The results of this study revealed the centrality of the core value of being-with-woman’ in the provision of midwifery care from the women’s perspective. To the women, being-with-woman lay in the recognition of the complementary role that physical and psychological aspects of childbirth play in maternity care. Overlooking this intrinsic element represents a barrier to achieving development goal number 3, and constitutes a human rights violation for women. This contribution to the body of knowledge points to the need to have women’s voices heard because they are the ones who experience the phenomenon and as a result understand the meaning of being-with-woman.

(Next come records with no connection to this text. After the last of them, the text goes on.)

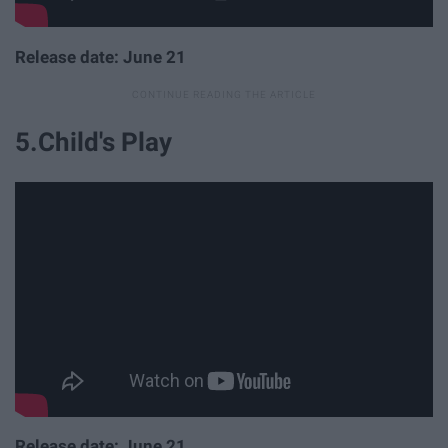
Release date: June 21
5.Child's Play
Release date: June 21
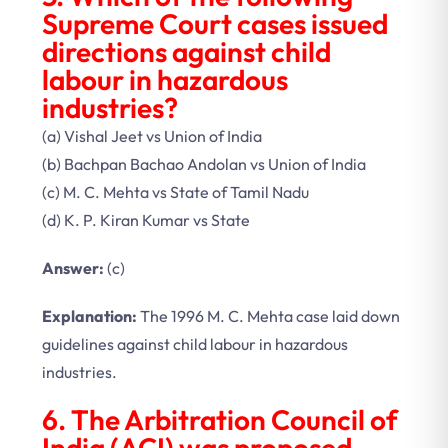
Supreme Court cases issued
directions against child
labour in hazardous
industries?
(a) Vishal Jeet vs Union of India
(b) Bachpan Bachao Andolan vs Union of India
(c) M. C. Mehta vs State of Tamil Nadu
(d) K. P. Kiran Kumar vs State
Answer:
(c)
Explanation:
The 1996 M. C. Mehta case laid down
guidelines against child labour in hazardous
industries.
6. The Arbitration Council of
India (ACI) was proposed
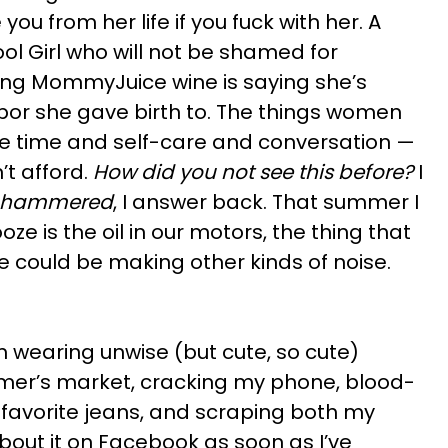
you from her life if you fuck with her. A
ol Girl who will not be shamed for
ing MommyJuice wine is saying she’s
bor she gave birth to. The things women
free time and self-care and conversation —
’t afford.
How did you not see this before?
I
o hammered
, I answer back. That summer I
oze is the oil in our motors, the thing that
 could be making other kinds of noise.
 wearing unwise (but cute, so cute)
rmer’s market, cracking my phone, blood-
 favorite jeans, and scraping both my
about it on Facebook as soon as I’ve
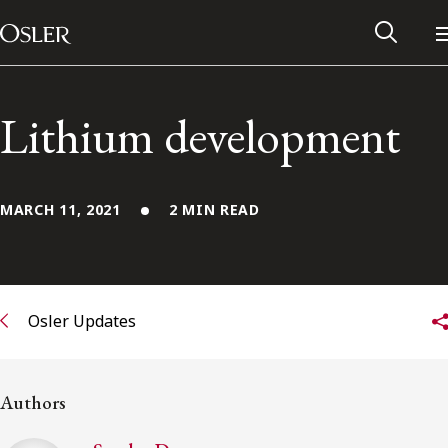
Main Navigation
Skip to content
Lithium development
MARCH 11, 2021
2 MIN READ
Osler Updates
Alumni Network
Authors
Contact Us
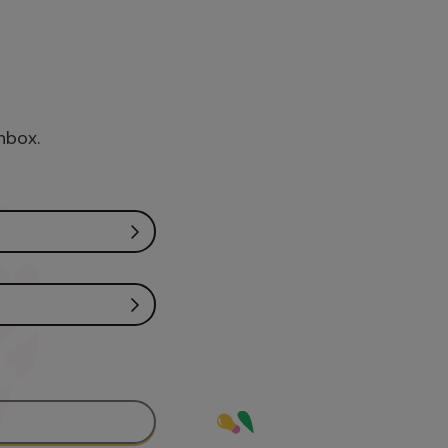
inbox.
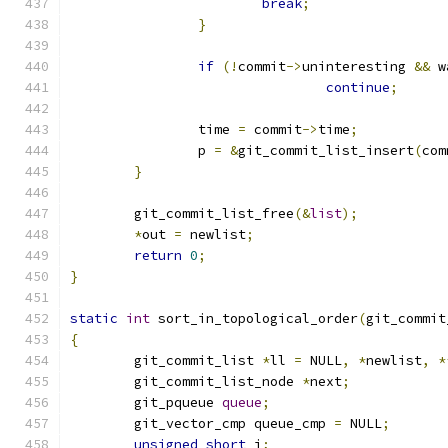
break
;
}
if
(!
commit
->
uninteresting 
&&
 w
continue
;
		time 
=
 commit
->
time
;
		p 
=
&
git_commit_list_insert
(
com
}
	git_commit_list_free
(&
list
);
*
out 
=
 newlist
;
return
0
;
}
static
int
 sort_in_topological_order
(
git_commit
{
	git_commit_list 
*
ll 
=
 NULL
,
*
newlist
,
*
	git_commit_list_node 
*
next
;
	git_pqueue 
queue
;
	git_vector_cmp queue_cmp 
=
 NULL
;
unsigned
short
 i
;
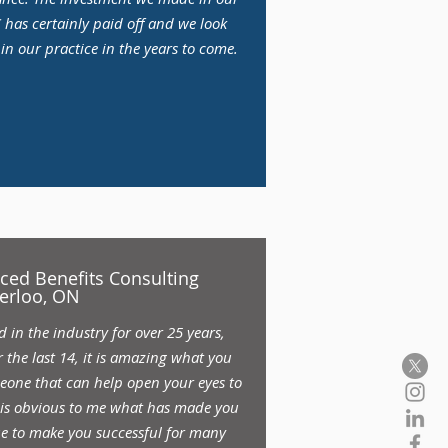
has certainly paid off and we look
n our practice in the years to come.
nced Benefits Consulting
erloo, ON
in the industry for over 25 years,
 the last 14, it is amazing what you
one that can help open your eyes to
t is obvious to me what has made you
ue to make you successful for many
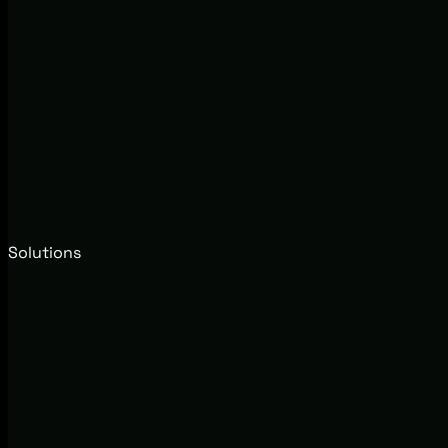
Solutions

Uncovering women’s experiences and the meaning they attached to childbirth could be the beginning step to explore interventions that are intended to address the vision of providing each woman giving birth with a positive childbirth experience. This includes respect and dignity, a companion of choice, clear communication by maternity staff, pain relief strategies, and mobility in labor, as well as birth position of choice (WHO, 2018) (27). Consequently, when a perspective focus on the interests of women is used, more relevant, sensitive, and culturally congruent public health programs and policies can be developed.
The authors would like to thank the University of Nottingham for the tuition scholarship and the University of Zambia that provided the corresponding author with a paid study leave to conduct the study.
Conflicts of interest
The authors declare no conflicts of interest.